I have heard that instead of trying to understand or rationalise or make logical, to just feel your feelings no matter how awful they feel.
Easier said than done at times...sometimes feeling what you feel, then finding out why can help take some of the pain away i find.

I love Pete Walker also. Great book.
One Ive just read is called *Silently seduced, when parents make children their partners*.
Trigger warnings and if you havent read, may leave your head spinning.

Yes, i totally agree, that our parents are the way they are because of their own childhood experiences. Knowing that always make me feel understanding but i know i need to leave it at that and not get sucked into anything or just accept what they are doing.

You have helped me, very much, by being here, wanting to help, for taking the time to read my long post and for letting me know I'm not alone, and that I'm in your thoughts.
I know it sounds cheesy, but that means the world to me.
You are in my thoughts too.  :hug:

Sienna

So...Im here! Hope everyone is doing ok.
I survived, but...there wasnt much to survive on the actually day, which was just great.
And i think ive been pretty numb. Just watching things go by.
Anyway, still here and ok.

Dad sent a text Christmas eve, not mentioning what happened, but i didnt care about that.
His text made me sad...and i don't know what s going on- but ill talk to my T about it in Jan.

Wrote a little note to the only housemate that is in the house at the moment and left it on the couch, saying that i hope she's ok and that I'm sorry i advent been around to ask her what she was doing for christmas.
Hope that wasnt a bad thing to do, I'm trying to reach out in the only way i felt comfortable doing so. Very unlike me, but there you go. I hope the is a good thing and a positive step.

Heard her go out xmas day morning but i wasnt awake then.
Said that i hate not being able to be around...and that thats not who i am, and that..maybe we can hang out when I'm back. Just came out for coffee..she was still upstairs.
I really hope she's not down...
and feel like a terrible person, racked with guilt that i couldn't make sure she wasnt alone on the day. (the guy friend i spent it with wanted it to be just us..he is nervous around others too), so i couldn't please everyone.
Its not my fault i got so triggered with shame due to therapy topics discussed, and fear and anxiety about being around other women, but it feeds into that whole family thing that happened- guilt.
Hopefully it will all be ok.

Sienna

Reading the past texts, i realise, that his girlfriend said, that dad was mad at me becasue i didnt reply to his past texts.
He doesnt understand that I'm in therapy, and that its do with what him- and my mum- therefore I'm angry, and I'm allowed to feel that way.
He was mad because after that horrible phone call in which he betrayed my trust and told his girlfriend that I'm in therapy, after me saying that is personal you know? to him,
I was mad-
but more mad at his invalidation of me saying to him, that i thought he would have thought to ask me before he told her.
He invalidated that and went on talking about himself, saying , oh well...
to which i said, i don't think your hearing me...
to which the same response...
I hung up after he moaned on and on to me about his girlfriend, completely disregarding what i said.
He kept ringing and i went into a full fledged panic. i wanted the phone calls to stop.

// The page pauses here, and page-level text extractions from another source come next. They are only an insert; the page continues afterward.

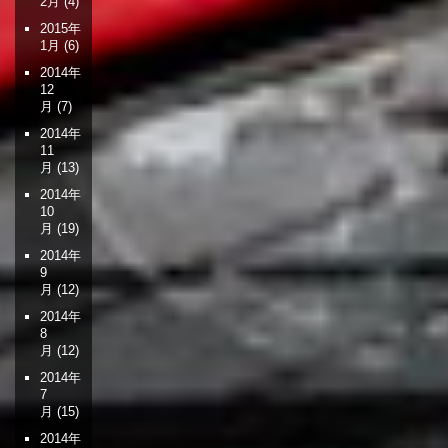
2月
(4)
2015年
1月
(6)
2014年
12
月
(7)
2014年
11
月
(13)
2014年
10
月
(19)
2014年
9
月
(12)
2014年
8
月
(12)
2014年
7
月
(15)
2014年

He is mad at me, because i was angry with him- though indirectly.
I tried to talk about what i was unhappy with like an adult,
but he isn't in the place where he can talk about what happened.

He IS mad at me because i feel angry with what he did, and how he invalidated my feelings about it.
Im glad i could revisit the text conversation i had with her.
Maybe there is nothing to feel guilty about.
Bring in the new year...and thank you to everyone who has been here for me this past year.